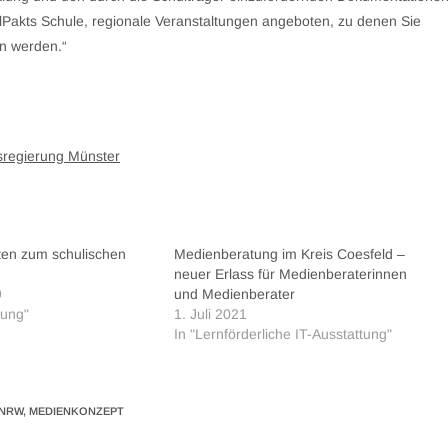
Pakts Schule, regionale Veranstaltungen angeboten, zu denen Sie
en werden.“
ksregierung Münster
tten zum schulischen
Medienberatung im Kreis Coesfeld –
neuer Erlass für Medienberaterinnen
9
und Medienberater
tung"
1. Juli 2021
In "Lernförderliche IT-Ausstattung"
 NRW
,
MEDIENKONZEPT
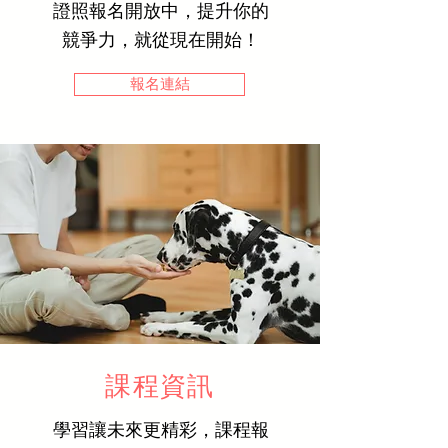
證照報名開放中，提升你的
競爭力，就從現在開始！
報名連結
課程資訊
學習讓未來更精彩，課程報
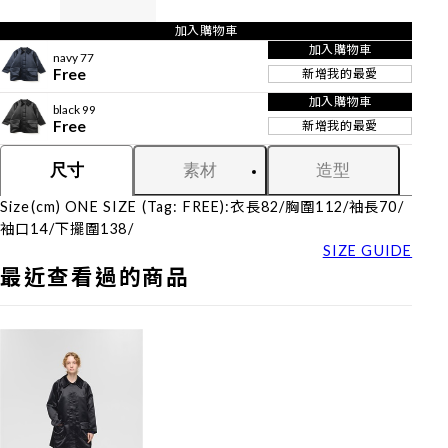
加入購物車
加入購物車
navy 77
Free
新增我的最愛
加入購物車
black 99
Free
新增我的最愛
素材
造型
尺寸
Size(cm) ONE SIZE (Tag: FREE):衣長82/胸圍112/袖長70/
袖口14/下擺圍138/
SIZE GUIDE
最近查看過的商品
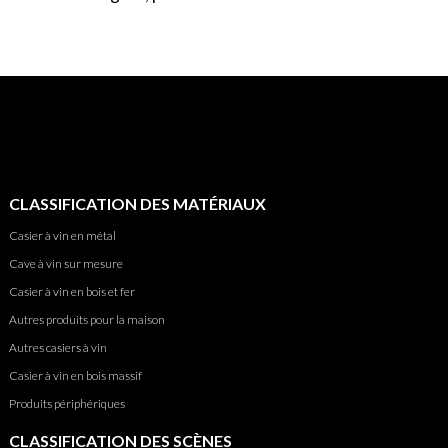
exceptionnel
CLASSIFICATION DES MATÉRIAUX
Casier à vin en métal
Cave à vin sur mesure
Casier à vin en bois et fer
Autres produits pour la maison
Autres casiers à vin
Casier à vin en bois massif
Produits périphériques
CLASSIFICATION DES SCÈNES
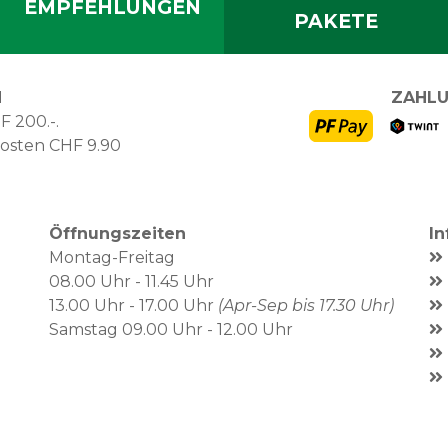
EMPFEHLUNGEN
PAKETE
N
ZAHLU
F 200.-.
kosten CHF 9.90
Öffnungszeiten
I
Montag-Freitag
08.00 Uhr - 11.45 Uhr
13.00 Uhr - 17.00 Uhr
(Apr-Sep bis 17.30 Uhr)
Samstag 09.00 Uhr - 12.00 Uhr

______

__Exercise brief__. Output, exactly and without pictures, the lines above that run from the one containing "Cave à vin sur mesure" through the last line of the entries, inclusive.

__Solution to the exercise__.
Cave à vin sur mesure
Casier à vin en bois et fer
Autres produits pour la maison
Autres casiers à vin
Casier à vin en bois massif
Produits périphériques
CLASSIFICATION DES SCÈNES
EMPFEHLUNGEN
PAKETE
N
ZAHLU
F 200.-.
kosten CHF 9.90
Öffnungszeiten
I
Montag-Freitag
08.00 Uhr - 11.45 Uhr
13.00 Uhr - 17.00 Uhr
(Apr-Sep bis 17.30 Uhr)
Samstag 09.00 Uhr - 12.00 Uhr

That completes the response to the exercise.